Kigali Amendment (2016) → put HFCs on a global phasedown schedule.
Together, they form a layered control system for refrigerants. But they were built in stages — because the risks emerged in stages.
Let’s walk through what each one actually did.
1. Montreal Protocol (1987): Stop Ozone Destruction
Problem addressed: Ozone layer depletion
Chemicals targeted: CFCs, halons, carbon tetrachloride, methyl chloroform, later HCFCs
The Montreal Protocol was adopted in 1987 and entered into force in 1989. Its mission was clear: phase out chemicals that destroy the stratospheric ozone layer.
These were primarily chlorine-containing refrigerants like CFCs and later transitional replacements like HCFCs.
What Montreal did:
Established production and consumption controls
Created legally binding phaseout schedules
Built a compliance and reporting system
Established a Multilateral Fund to help developing countries transition
This is the treaty responsible for the ongoing recovery of the ozone layer. It is widely considered one of the most successful environmental agreements ever implemented.

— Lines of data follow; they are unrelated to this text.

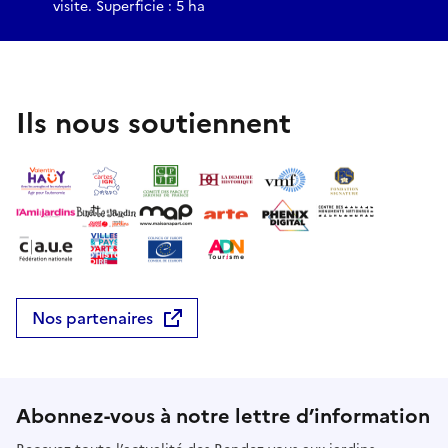
visite. Superficie : 5 ha
Ils nous soutiennent
Nos partenaires
Abonnez-vous à notre lettre d’information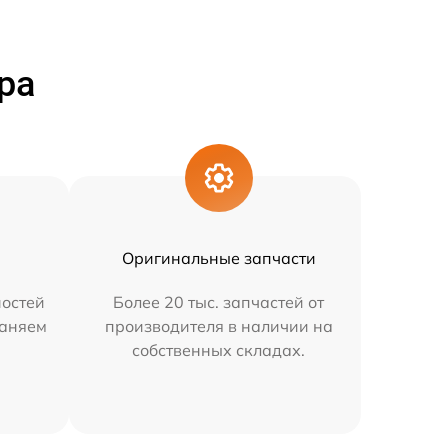
ра
Оригинальные запчасти
остей
Более 20 тыс. запчастей от
раняем
производителя в наличии на
собственных складах.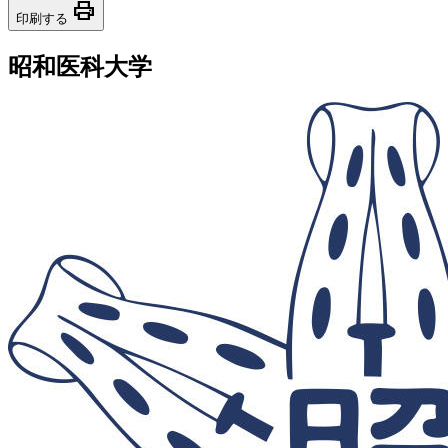
print
印刷する
昭和医科大学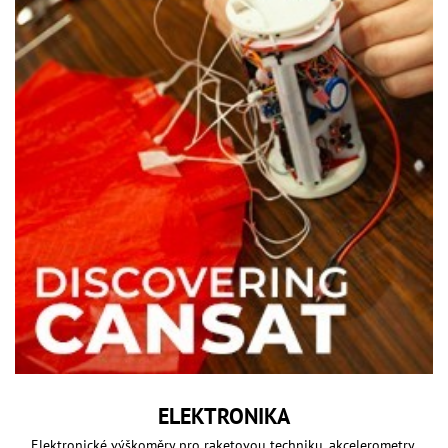
ELEKTRONIKA
Elektronické výškoměry pro raketovou techniku, akcelerometry,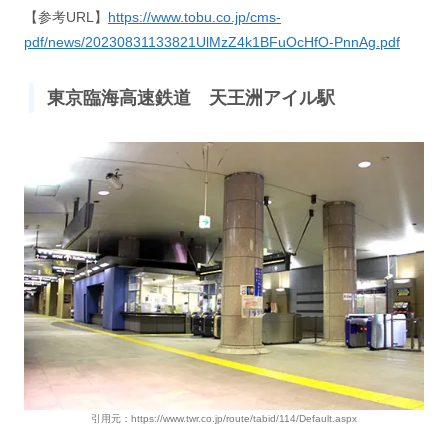
【参考URL】
https://www.tobu.co.jp/cms-
pdf/news/20230831133821UlMzZ4k1BFuOcHfO-PnnAg.pdf
東京臨海高速鉄道 天王洲アイル駅
引用元：https://www.twr.co.jp/route/tabid/114/Default.aspx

But Montreal did not originally regulate HFCs—because HFCs don’t destroy ozone.
They were the solution at the time.
2. Kyoto Protocol (1997): Recognize the Climate Problem
Problem addressed: Climate change
Chemicals targeted (among others): HFCs
By the mid-1990s, the climate impacts of various industrial gases were well understood. In 1997, the Kyoto Protocol formally included HFCs in its “basket” of greenhouse gases.
This was significant for one reason: it officially recognized that HFCs were a climate issue.
What Kyoto did:
Classified HFCs as greenhouse gases
Required developed countries to track and reduce overall emissions
Enabled carbon market mechanisms that included HFC-related projects
But Kyoto did not create a dedicated refrigerant control system. It treated HFCs as part of an economy-wide emissions accounting framework.
That meant:
No global production caps specific to HFCs
No structured refrigerant transition schedule
No universal participation (some major countries were not bound)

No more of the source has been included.